Two mile-long Victorian tunnel controlled by Highways England to be transferred back to Wales
A two-mile-long victorian tunnel in the Rhondda which is currently under the control of Highways England will be transferred to Welsh ownership, the Secretary of State for Transport has said.
Campaigners are hoping to connect communities in the Rhondda and Afan valleys by reopening the 3,443 yard tunnel built in the 1880s as a route for walkers and cyclists.
If it secures enough money to be developed, it will be the longest cycling tunnel in Europe and the second-longest in the world.
Speaking in the House of Commons, Rhondda MP Chris Bryant said that the “mines rescue service is ready to dangle the Secretary of State down a hole” so that he could have a look at the project.
The Secretary of State for Transport, Grant Shapps, said that he had “done a bit of research” and it transpires that England’s highway body “owns the tunnel at the moment”.
“I would be happy to transfer it to a local group, the Welsh Government or the local council, with money for the purpose,” he said.
“The hon.
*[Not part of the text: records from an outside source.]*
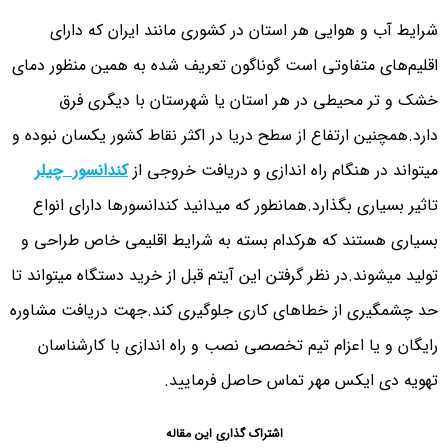
شرایط آب و هوایی هر استان در کشوری مانند ایران که دارای
اقلیم‌های متفاوتی است گوناگون تعریف شده به همین منظور دمای
خشک و تر محیطی در هر استان یا شهرستان با دیگری فرق
دارد.همچنین ارتفاع از سطح دریا در اکثر نقاط کشور یکسان نبوده و
میتواند در هنگام راه اندازی و دریافت خروجی از
کندانسور چیلر
تاثیر بسیاری بگذارد.همانطور که میدانید کندانسورها دارای انواع
بسیاری هستند که هرکدام بسته به شرایط اقلیمی خاص طراحی و
تولید میشوند.در نظر گرفتن این آیتم قبل از خرید دستگاه میتواند تا
حد چشمگیری از خطاهای کاری جلوگیری کند.جهت دریافت مشاوره
رایگان و یا اعزام تیم تخصصی نصب و راه اندازی با کارشناسان
تهویه دی ایکس مهر تماس حاصل فرمایید.
اشتراک گذاری این مقاله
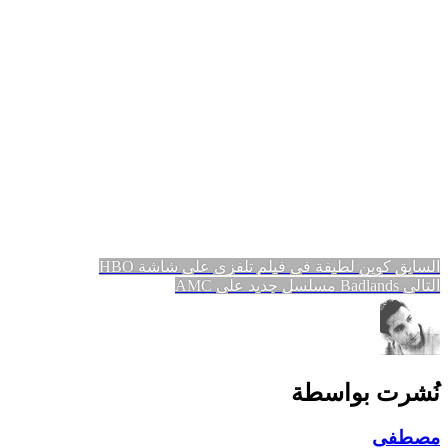
تصفّح
المقالة
السابق
كوين لطيفة في فيلم تلفزي على شاشة HBO
المقالة
السابقة:
التالي
Badlands مسلسل جديد على AMC
المقالات
التالية:
نُشرت بواسطة
مصطفى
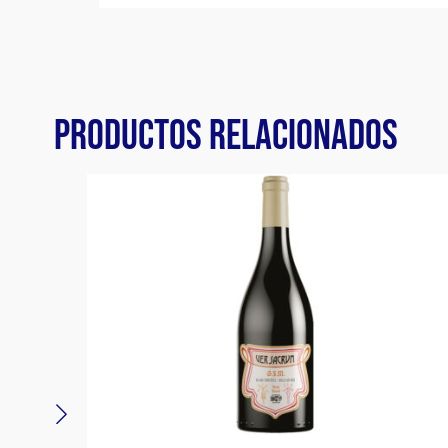
PRODUCTOS RELACIONADOS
Gentleman is welcome to take that up, and I look forward to taking up his offer of a harness at some time in the future when I can see it fully open.”
The Rhondda Tunnel Society was established in 2014 and has more than 850 members, with Welsh actor Michael Sheen among those backing the project.
Chris Bryant said he hoped to see Grant Shapps there soon “because, frankly, the harness is ready”.
“If we are able to reopen it as a cycle path, as many people hope, it would be the longest cycle path in Europe,” he said.
“It would be a major local attraction, which would be good for tourism and jobs in an area of outstanding beauty that unfortunately has terrible financial deprivation. The Secretary of State is welcome.”